Danny in Gotham, hiding as a teacher by day, and fighting the artificial ghosts Vlad or the GIW send after him by night as Phantom. Gotham doesn’t really have much Ectoplasm, and Danny needs to feed on it. He’d move to a place with more, but Batman is a major deterrent and hiding in Gotham is keeping the people chasing him from coming themselves and risking getting on the Bat’s radar. Luckily, instead of realizing they could starve him out, they send their creations to drag him back, providing a guilt free source of ectoplasm
Danny get’s work at Gotham Academy as one of Tim’s teachers while hiding out. It would be just fine, he has a degree in chemistry and one in engineering. The issue? They gave him an English class, a subject he struggled with in school. Lucky for him while lamenting this fact to a stranger, one Jason Todd, he finds out the other man is a literature nerd and would be happy to go over his curriculum with him. Jason is just happy he has someone to info dump about Jane Austen to while he waits for Tim to get out.

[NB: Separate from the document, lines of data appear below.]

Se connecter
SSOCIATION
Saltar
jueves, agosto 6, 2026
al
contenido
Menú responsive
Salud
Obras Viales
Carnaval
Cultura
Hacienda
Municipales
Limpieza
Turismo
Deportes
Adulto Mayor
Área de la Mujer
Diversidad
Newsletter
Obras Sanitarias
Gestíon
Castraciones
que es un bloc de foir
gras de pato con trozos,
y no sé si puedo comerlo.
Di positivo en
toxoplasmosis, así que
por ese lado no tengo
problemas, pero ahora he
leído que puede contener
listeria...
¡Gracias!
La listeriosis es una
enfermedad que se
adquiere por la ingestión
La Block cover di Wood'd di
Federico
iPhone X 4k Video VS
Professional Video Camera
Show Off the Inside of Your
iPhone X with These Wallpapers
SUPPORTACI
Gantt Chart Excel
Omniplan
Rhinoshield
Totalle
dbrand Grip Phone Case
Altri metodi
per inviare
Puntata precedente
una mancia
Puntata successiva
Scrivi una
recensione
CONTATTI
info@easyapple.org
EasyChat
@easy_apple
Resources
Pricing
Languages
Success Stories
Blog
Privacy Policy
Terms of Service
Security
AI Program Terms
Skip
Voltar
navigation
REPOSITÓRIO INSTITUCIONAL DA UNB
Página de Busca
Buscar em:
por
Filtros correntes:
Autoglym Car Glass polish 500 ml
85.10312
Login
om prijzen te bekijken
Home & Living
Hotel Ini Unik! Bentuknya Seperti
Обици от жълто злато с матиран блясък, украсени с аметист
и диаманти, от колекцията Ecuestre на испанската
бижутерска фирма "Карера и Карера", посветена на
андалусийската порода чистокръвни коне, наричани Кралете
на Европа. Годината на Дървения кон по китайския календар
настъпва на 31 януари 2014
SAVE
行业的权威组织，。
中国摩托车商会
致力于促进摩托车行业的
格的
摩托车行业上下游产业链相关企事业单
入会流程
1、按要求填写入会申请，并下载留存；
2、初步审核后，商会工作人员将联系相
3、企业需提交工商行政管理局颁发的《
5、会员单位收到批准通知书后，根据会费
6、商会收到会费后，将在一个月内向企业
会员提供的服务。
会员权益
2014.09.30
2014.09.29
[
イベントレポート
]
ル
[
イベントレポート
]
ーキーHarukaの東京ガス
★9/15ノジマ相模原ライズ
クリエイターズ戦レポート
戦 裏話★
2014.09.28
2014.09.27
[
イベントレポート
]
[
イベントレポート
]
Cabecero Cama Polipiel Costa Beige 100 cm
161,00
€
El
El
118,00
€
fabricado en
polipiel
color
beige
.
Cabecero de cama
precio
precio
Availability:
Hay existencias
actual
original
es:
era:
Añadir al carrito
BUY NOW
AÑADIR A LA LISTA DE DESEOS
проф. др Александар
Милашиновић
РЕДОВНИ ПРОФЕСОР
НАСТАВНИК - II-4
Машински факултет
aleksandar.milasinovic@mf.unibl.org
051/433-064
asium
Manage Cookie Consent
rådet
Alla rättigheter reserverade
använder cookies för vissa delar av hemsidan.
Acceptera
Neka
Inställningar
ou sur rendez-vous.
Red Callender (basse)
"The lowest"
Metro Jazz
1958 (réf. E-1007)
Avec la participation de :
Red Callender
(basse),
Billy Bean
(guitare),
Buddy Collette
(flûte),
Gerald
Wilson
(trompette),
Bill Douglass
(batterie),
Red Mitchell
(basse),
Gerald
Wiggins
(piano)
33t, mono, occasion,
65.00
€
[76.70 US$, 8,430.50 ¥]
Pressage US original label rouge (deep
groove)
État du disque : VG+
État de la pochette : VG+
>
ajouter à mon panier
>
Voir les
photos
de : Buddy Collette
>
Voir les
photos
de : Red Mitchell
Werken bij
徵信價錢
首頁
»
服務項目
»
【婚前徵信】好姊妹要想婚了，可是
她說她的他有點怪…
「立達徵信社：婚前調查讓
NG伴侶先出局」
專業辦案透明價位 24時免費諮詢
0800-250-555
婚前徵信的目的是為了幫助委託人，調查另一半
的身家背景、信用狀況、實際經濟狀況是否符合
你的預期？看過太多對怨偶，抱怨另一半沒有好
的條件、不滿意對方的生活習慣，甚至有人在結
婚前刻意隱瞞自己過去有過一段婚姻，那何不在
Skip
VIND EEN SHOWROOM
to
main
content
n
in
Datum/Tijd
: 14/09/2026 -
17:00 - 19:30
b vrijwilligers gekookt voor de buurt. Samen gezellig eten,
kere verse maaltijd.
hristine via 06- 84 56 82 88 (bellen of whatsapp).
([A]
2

Meanwhile, Red Hood is dealing with the sighting of odd creatures in his territory when he comes across Phantom. The two strike up a friendship while dealing with the threat to Hood’s territory, Phantom gets to feed from the artificial ghost, and so it goes on. 
Jason gets feeling for the mysterious Phantom, While Danny gets feeling for the charming literature nerd Jason. That’s right baby, the love square. They’re in love with their other identities. Meanwhile Tim is dying inside as his teacher is making goo goo eyes at his brother.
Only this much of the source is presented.